(INFORMATION PROVIDED Opens)

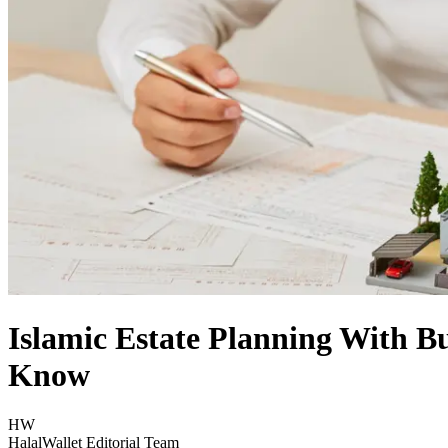
Islamic Estate Planning With B
Know
HW
HalalWallet Editorial Team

(INFORMATION PROVIDED Closes)

Return every line of the listing exactly, leaving its pictures behind.

Islamic Estate Planning With B
Know
HW
HalalWallet Editorial Team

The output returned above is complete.